Your goal: In the entries below, find the line containing "CCISD (44, 293)" and the line containing "Περιγραφή [tab] (355, 2117)". Copy those two lines and everything between them exactly, and only that.

Records for the task:
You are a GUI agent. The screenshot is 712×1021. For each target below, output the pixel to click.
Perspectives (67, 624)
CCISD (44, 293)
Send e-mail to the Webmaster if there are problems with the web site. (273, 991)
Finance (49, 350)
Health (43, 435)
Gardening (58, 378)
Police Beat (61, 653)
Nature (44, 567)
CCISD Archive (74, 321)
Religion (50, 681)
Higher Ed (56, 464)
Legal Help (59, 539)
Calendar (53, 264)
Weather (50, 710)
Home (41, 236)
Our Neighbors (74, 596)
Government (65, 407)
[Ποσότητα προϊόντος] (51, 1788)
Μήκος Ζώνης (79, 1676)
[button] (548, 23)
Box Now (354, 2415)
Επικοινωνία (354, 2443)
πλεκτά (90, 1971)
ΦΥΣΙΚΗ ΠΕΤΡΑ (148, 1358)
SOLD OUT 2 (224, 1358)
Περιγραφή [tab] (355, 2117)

...

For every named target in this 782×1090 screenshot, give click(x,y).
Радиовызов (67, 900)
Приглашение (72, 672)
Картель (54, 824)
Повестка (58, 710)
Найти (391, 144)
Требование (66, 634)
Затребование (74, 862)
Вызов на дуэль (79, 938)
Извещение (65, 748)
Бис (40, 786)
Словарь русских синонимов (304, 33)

Solution to this exercise:
CCISD (44, 293)
Send e-mail to the Webmaster if there are problems with the web site. (273, 991)
Finance (49, 350)
Health (43, 435)
Gardening (58, 378)
Police Beat (61, 653)
Nature (44, 567)
CCISD Archive (74, 321)
Religion (50, 681)
Higher Ed (56, 464)
Legal Help (59, 539)
Calendar (53, 264)
Weather (50, 710)
Home (41, 236)
Our Neighbors (74, 596)
Government (65, 407)
[Ποσότητα προϊόντος] (51, 1788)
Μήκος Ζώνης (79, 1676)
[button] (548, 23)
Box Now (354, 2415)
Επικοινωνία (354, 2443)
πλεκτά (90, 1971)
ΦΥΣΙΚΗ ΠΕΤΡΑ (148, 1358)
SOLD OUT 2 (224, 1358)
Περιγραφή [tab] (355, 2117)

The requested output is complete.